Los representantes del sector aseguraron que la situación se agravó tras los recientes combates entre el Ejército Nacional y las Autodefensas Conquistadores de la Sierra Nevada, hechos que provocaron cierres en la Troncal del Caribe, afectaciones a vehículos y restricciones de movilidad. Como consecuencia, numerosos turistas nacionales y extranjeros permanecen en distintos establecimientos sin posibilidad de desplazarse, mientras crece la preocupación por el acceso a servicios básicos y el abastecimiento de insumos esenciales.

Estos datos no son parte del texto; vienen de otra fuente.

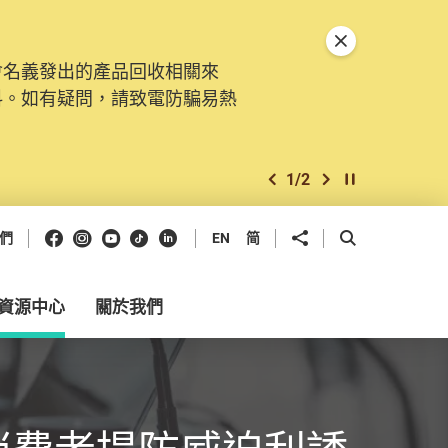
關閉特別通告
會名義發出的產品回收相關來
料。如有疑問，請致電防騙易熱
1
/
2
上一個
下一個
開始/暫停幻燈
Facebook
Instagram
Youtube
抖音
領英
分享到
開啟搜尋框
們
EN
简
資源中心
關於我們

Los empresarios señalaron que la emergencia actual se suma a una crisis que desde hace meses viene golpeando al sector turístico. Según indicaron, la llegada de visitantes ha disminuido considerablemente debido a factores económicos, climáticos y de seguridad, situación que ha deteriorado la estabilidad financiera de numerosos negocios ubicados en la zona.

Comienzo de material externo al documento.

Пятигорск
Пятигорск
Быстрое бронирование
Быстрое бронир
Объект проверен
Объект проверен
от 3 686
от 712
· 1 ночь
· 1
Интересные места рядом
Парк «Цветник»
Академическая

Asimismo, denunciaron que varios establecimientos han enfrentado presiones relacionadas con la adquisición obligatoria de productos y servicios a determinados proveedores, lo que, aseguran, ha afectado la libre competencia y elevado significativamente los costos operativos.
Frente a este panorama, solicitaron a las autoridades nacionales y organismos humanitarios la habilitación de un corredor seguro que permita la evacuación de viajeros y trabajadores, así como el ingreso de alimentos, medicamentos y otros suministros indispensables. También hicieron un llamado al Gobierno Nacional para que adopte medidas de apoyo económico orientadas a proteger el empleo y evitar el cierre definitivo de empresas que dependen de la actividad turística en uno de los destinos más emblemáticos del Caribe colombiano.
Los empresarios insistieron en que la continuidad de los enfrentamientos, los bloqueos y las presiones ilegales podrían profundizar aún más la crisis de un sector que considera agotadas sus capacidades para enfrentar nuevas afectaciones sin el respaldo de las autoridades.